Sim, o propósito do livro é precisamente esse. Falei com muitas pessoas que gostariam de reduzir ou deixar os produtos de origem animal, mas que não sabiam como conseguir ou que ingredientes usar. O estilo de vida acelerado e ocupado que temos atualmente também não contribui, afinal de contas ninguém quer complicar muito na cozinha após um dia de trabalho e se estivermos a transitar para o veganismo é muito fácil optarmos por algo com que estejamos já familiarizados e deixar de lado o prato à base de plantas. O livro assume-se assim como uma ferramenta para o dia a dia: desmistifica a dificuldade do veganismo, facilita a transição para este tipo de alimentação e simplifica o quotidiano aos leitores.
Tal como o título sugere, percebemos que é um livro que se destina à partilha, ao convívio e à união à volta de uma mesa. São sempre momentos especiais para o Fábio?
São os momentos à volta da mesa com aqueles de quem mais gosto que geram algumas das minhas memórias mais queridas. Quando nos sentamos à mesa estamos ali uns para os outros, é um momento de conexão, um momento muito puro e profundamente humano, remanescente das tribos que se juntavam à volta da fogueira, onde partilhamos ideias e contamos histórias. Como digo no livro, cozinhar é um ato de amor e é com esse mesmo amor que cozinho para os meus familiares e amigos. Esta temática ganhou ainda mais importância durante a quarentena, quando subitamente fomos impedidos de estar uns com os outros.
Agora que o livro está ao alcance de todos, quais são os próximos planos? O que é que gostaria de ainda vir a explorar?

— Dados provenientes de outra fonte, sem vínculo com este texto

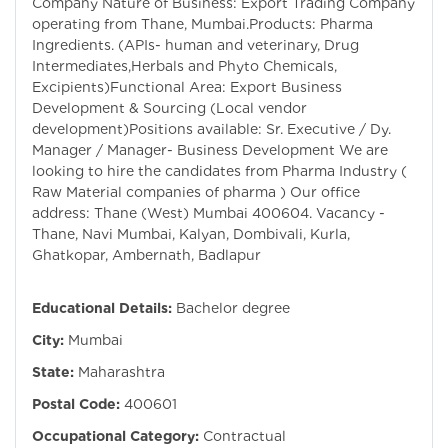
Company Nature of Business: Export Trading Company
operating from Thane, Mumbai.Products: Pharma
Ingredients. (APIs- human and veterinary, Drug
Intermediates,Herbals and Phyto Chemicals,
Excipients)Functional Area: Export Business
Development & Sourcing (Local vendor
development)Positions available: Sr. Executive / Dy.
Manager / Manager- Business Development We are
looking to hire the candidates from Pharma Industry (
Raw Material companies of pharma ) Our office
address: Thane (West) Mumbai 400604. Vacancy -
Thane, Navi Mumbai, Kalyan, Dombivali, Kurla,
Ghatkopar, Ambernath, Badlapur
Educational Details:
Bachelor degree
City:
Mumbai
State:
Maharashtra
Postal Code:
400601
Occupational Category:
Contractual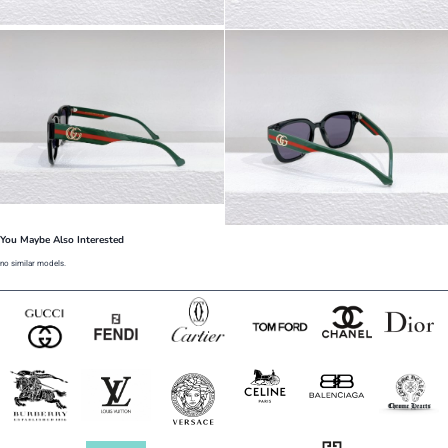
You Maybe Also Interested
no similar models.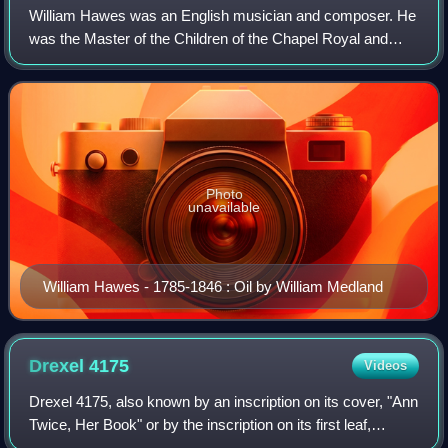
William Hawes was an English musician and composer. He
was the Master of the Children of the Chapel Royal and
musical director of the Lyceum Theatre bringing several
notable works to the public's atte
Photo
unavailable
William Hawes - 1785-1846 : Oil by William Medland
Drexel
4175
Videos
Drexel 4175, also known by an inscription on its cover, "Ann
Twice, Her Book" or by the inscription on its first leaf,
"Songs unto the violl and lute," is a music manuscript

A causa vegan é extremamente importante para mim e os livros de receitas fáceis são uma forma que encontrei de participar na mudança que os animais e o nosso planeta precisam. Se o meu livro ajudar uma pessoa que seja a deixar os produtos de origem animal, já terá cumprido a sua missão. Mas com dois livros publicados em dois anos sinto que é altura de descansar um pouco, apesar de já ter ideias para novos livros e de tencionar continuar a publicar ocasionalmente receitas novas através do meu site.
Posto isto, provavelmente irei dedicar-me um pouco à escrita de ficção. Escrevi há pouco tempo um conto que retratava o abandono de um animal durante a quarentena e sinto que há muito para dizer, tanto sobre essa como sobre outras temáticas, de um modo que pode ser bastante construtivo. Veremos o que o futuro nos traz.